Нина в карман за словом не полезла:
– Вот тоже ухарь! Ёперный театр! Дорогой подарочек! Да такой товар в базарный день – за пятачок большой пучок! Здоров, как боро́в, а и глуп, что пуп.
Пётр Алексеевич едва сдерживался, чтобы не прыснуть в тарелку, – кусочек сала тихо хрюкал у него во рту.
Октябрь подходил к концу. Утки из прудов, канав и мочил ушли на озёра, где сбились в стада и ожидали первых заморозков – тогда всё живое и трепещущее замрёт, впадёт в тихий обморок (а то, что не замрёт и не впадёт, обретёт удивлённый, удручённый или скорбный вид), и они наконец осозна́ют утрату рая, который и людям и зверям открывается лишь в обстоятельствах потерянности, – осознают и полетят на юг, в надежде отыскать пропажу. Но заморозков всё не было – остатки бурых листьев тут и там сухо шуршали на деревьях, грибы в лесу стояли крепкие, не скляксились, однако бобр уже перелинял, и шкура у него была, как говорил Пал Палыч, гожая – можно брать. На бобра он нынче Петра Алексеевича и пригласил. То есть само собой и пернатых по озёрам можно погонять на вечёрке, да вот только не видать что-то ни серого гуся, ни северной утки – октябрь стоял мягкий, душевный, а гусь, когда летит клином, на озеро лишь в холодную ночь садится – в тёплую разве из-под облаков покличет. Есть, конечно, на озере местная утка, но её в вечернюю зорьку на перелёте будет не густо.

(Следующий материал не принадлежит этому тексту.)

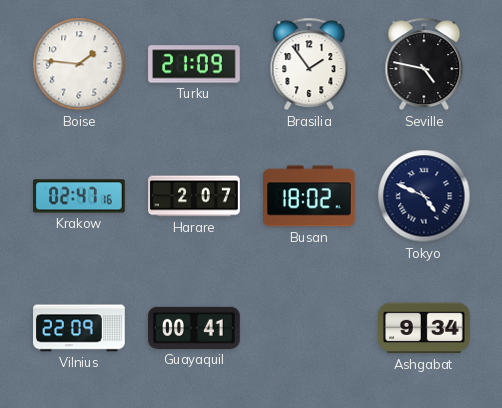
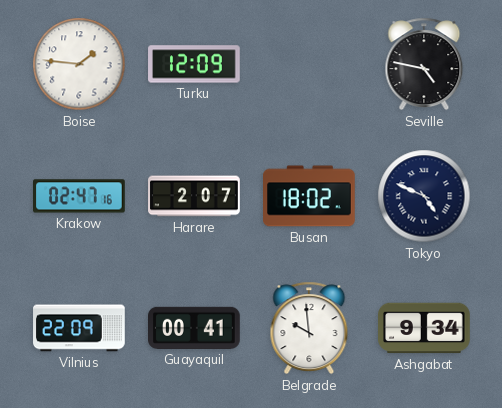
Turku: 21:09 -> 12:09
Brasilia: 1:54 -> none
Belgrade: none -> 9:59
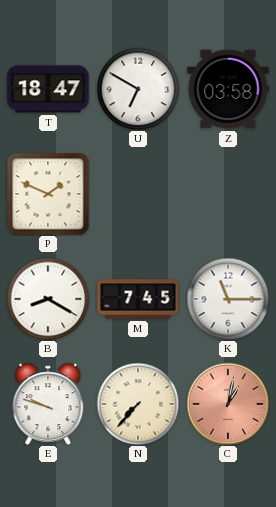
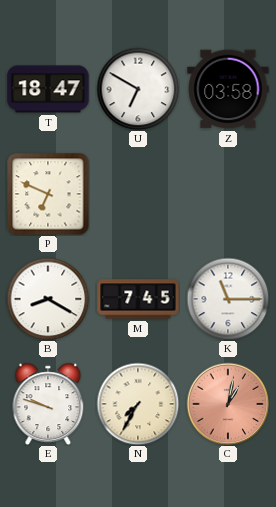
P: 1:49 -> 6:49
N: 7:37 -> 7:35
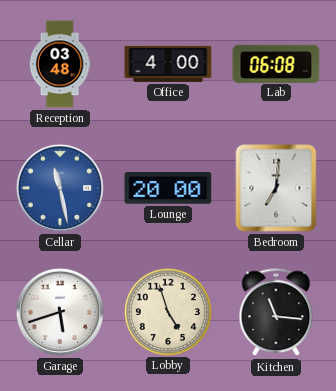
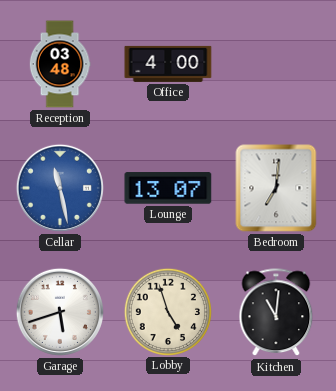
Lab: 06:08 -> none
Lounge: 20:00 -> 13:07
Kitchen: 11:16 -> 11:01
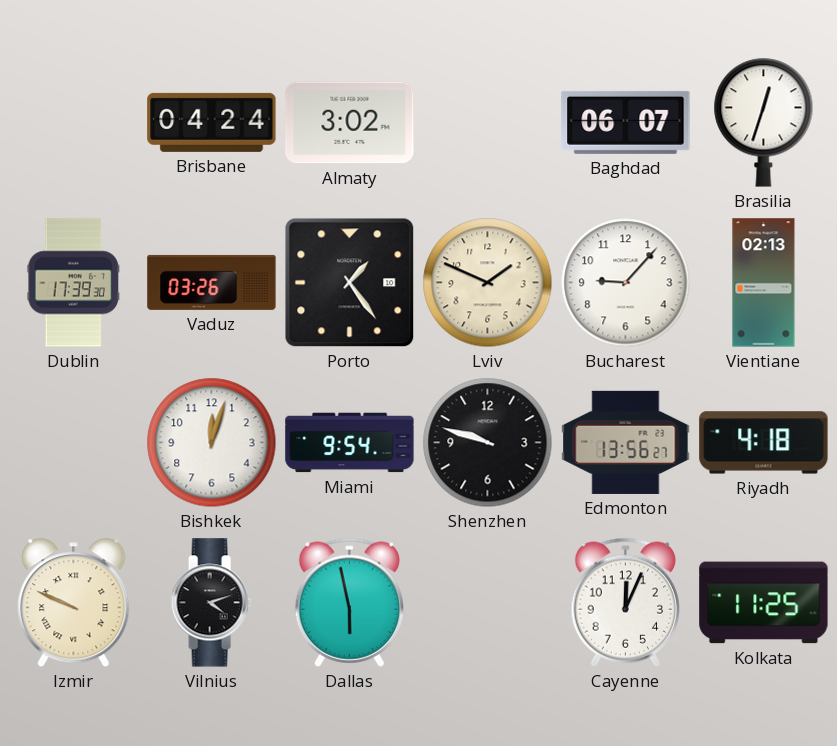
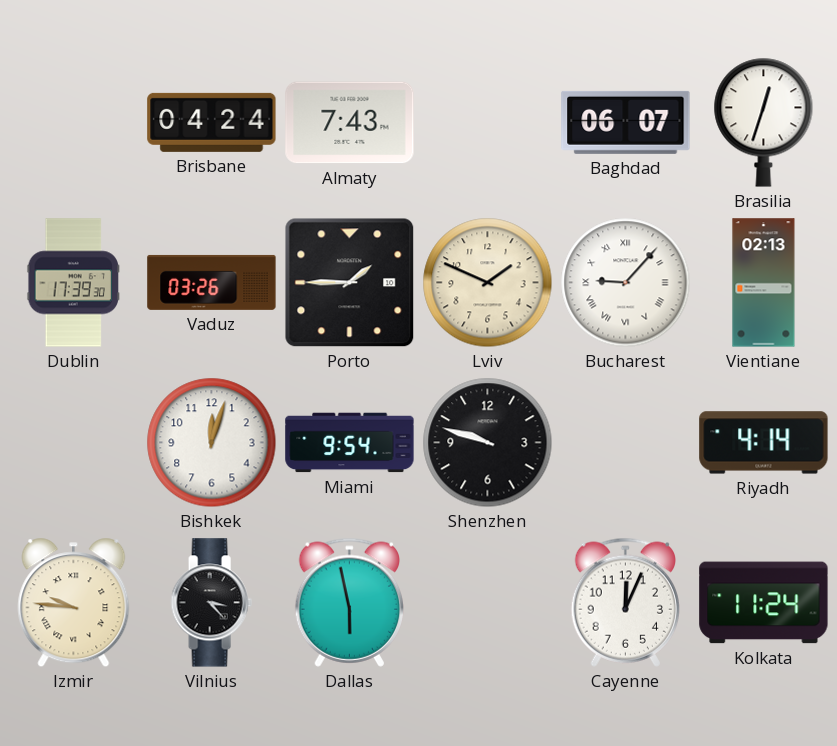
Almaty: 3:02 -> 7:43
Porto: 1:24 -> 1:45
Bucharest numerals: Arabic -> Roman
Edmonton: 13:56 -> none
Riyadh: 4:18 -> 4:14
Izmir: 9:49 -> 9:46
Vilnius: 4:12 -> 3:23
Kolkata: 11:25 -> 11:24
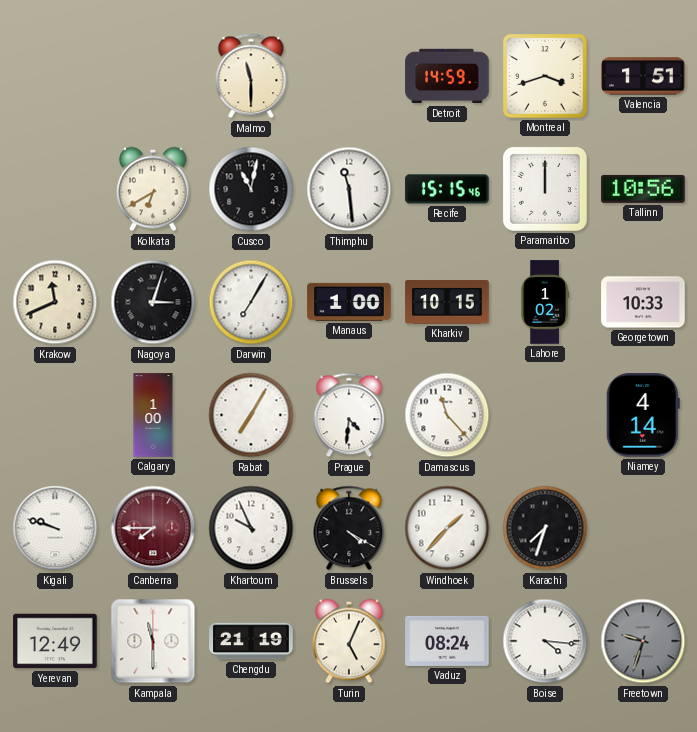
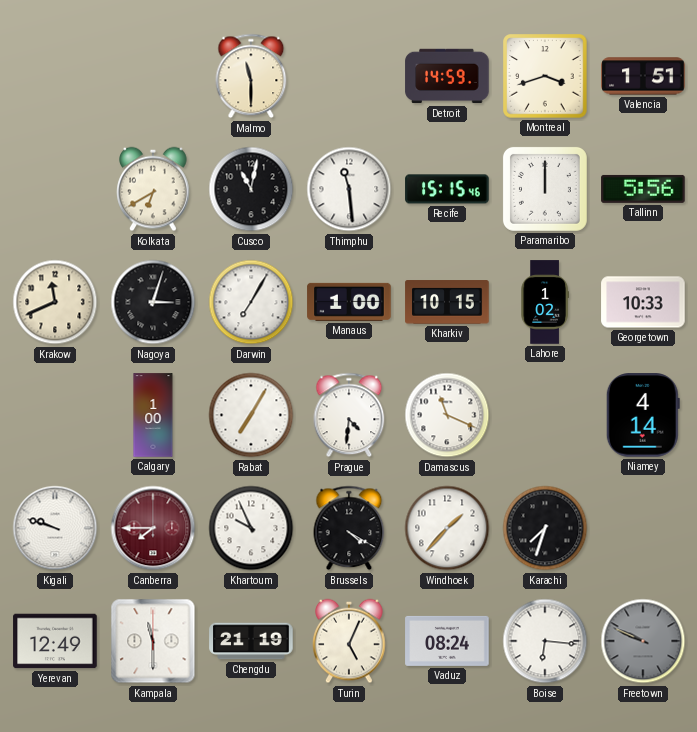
Tallinn: 10:56 -> 5:56
Damascus: 11:23 -> 11:19
Boise: 4:16 -> 6:16
Freetown: 9:33 -> 9:49
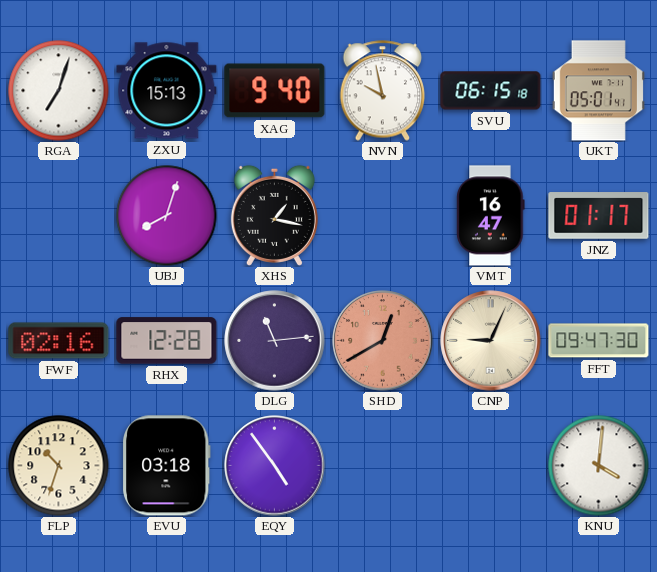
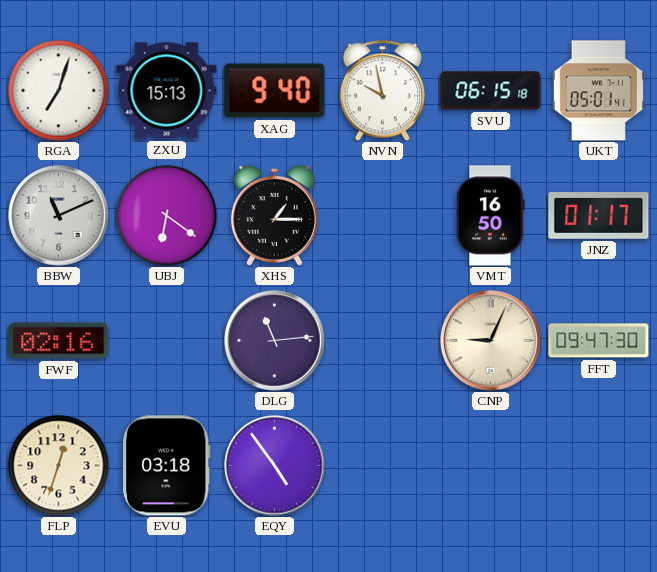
BBW: none -> 11:11
UBJ: 8:03 -> 6:21
XHS: 1:17 -> 1:15
VMT: 16:47 -> 16:50
RHX: 12:28 -> none
SHD: 12:40 -> none
FLP: 10:33 -> 12:33
KNU: 4:01 -> none
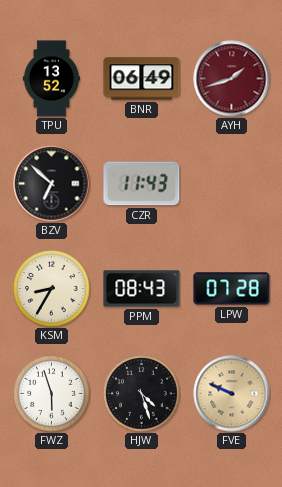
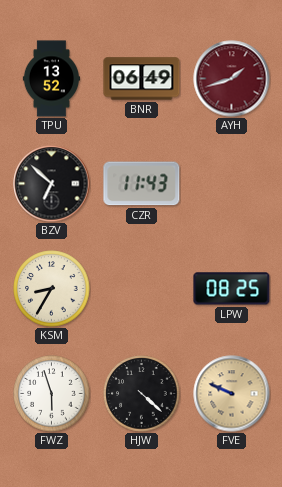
PPM: 08:43 -> none
LPW: 07:28 -> 08:25
HJW: 4:27 -> 4:22
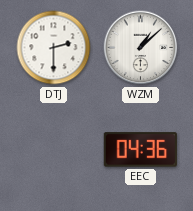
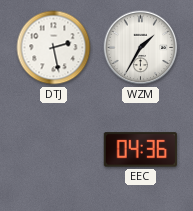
DTJ: 2:30 -> 2:28
WZM: 1:08 -> 1:35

Каждый ухаб капканы в багажнике приветствовали металлическим брюзжанием. Не доезжая Тайлова Пал Палыч показал отворот с просёлка, и Пётр Алексеевич вывел машину на едва приметную лесную дорогу. Недолго проехав по гребню пологого, вытянутого валом холма, решили остановиться – дорога здесь почти терялась в зарослях наступающего с двух сторон молодого осинника. Дальше, закинув за плечи рюкзаки и ружья, пошли пешком.